Kevin wanted to achieve FIRE (Financial Independence, Early Retirement) and believed his motivation came from witnessing the financial trauma of the Great Depression. He wondered if others were motivated for similar reasons.
Colleen and her husband own seven rental homes that have paid off. Now that they’re about to retire, there are disagreements over what to do with some of the equity.
Anonymous wanted to learn more about using an HSA account, and Susan was curious about investment tax liens.
My friend and former financial planner Joe Saul-Sehy joins me on today’s show to answer these questions. enjoy!
Do you have questions about business, money, trade-offs, strategies for financial independence, travel or investing? Leave it here and we’ll answer them in the next episode.
Kevin Ask (at 03:47 min): I thought a lot about my motivations for pursuing FIRE.

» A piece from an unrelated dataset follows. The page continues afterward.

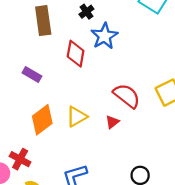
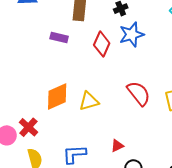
purple rectangle: (32, 75) -> (59, 37), moved, turned -30
red triangle: (112, 122) -> (117, 146), moved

I believe one of the main motivations was that I was a teenager during the Great Depression. I have seen friends and family members have precarious jobs, and some have even lost their homes. I want to be financially free so things like this don’t happen to me and my family.
I’ve noticed that a lot of the people who are interested in the FIRE movement are millennials like me, some of whom have suffered similar trauma from the Great Recession.
Do you think many people pursue FIRE for similar reasons? If not, what are your thoughts on the motivation behind FIRE’s persistence?
Colleen asked (at 20:13): My husband and I own seven single-family rental homes with freedom and clarity. They, along with our personal home, are worth about $4 million.
We also have about $2.5 million in retirement savings invested in the S&P 500.
Given the huge increase in property values over the past few years, I would like to sell at least one rental home. For the one I’m considering, our annual net cash flow is about $10,000 and I believe we’ll be netting about $400,000 after taxes and settlement costs.
We can reinvest this $400,000 in passive real estate funds that we have invested in for years, paying about 10% per year.
Well, just by selling the house, we could get closer to $40,000 in annual cash flow instead of $10,000.
We’re going to retire at the end of 2022, so cash flow is very important. Also, we’re not interested in doing a cash-out refinance because we’re 100% debt free and we want to keep it that way in retirement.
My husband is hesitant to sell because he likes to have real assets that we can control and he thinks our area will likely increase in value for many years to come. He said, “Why are we selling cash flow to appreciate real estate when we don’t really need it?” But I just keep thinking about those untapped interests.
Anonymous asked (at 30:54 min): I recently heard about the benefits of opening an HSA (Health Savings Account).
Do you think opening a business is a financially sound and sensible decision?
What are the advantages of an HSA, and are there any tips to maximize the benefits of an HSA account, such as triple tax savings?
Susan asked (at 39:47 min): I read Rich Dad, Poor Dad, and then I read the 16% rule.
I’d really like to hear your thoughts on tax lien investing and any tips or advice you may have.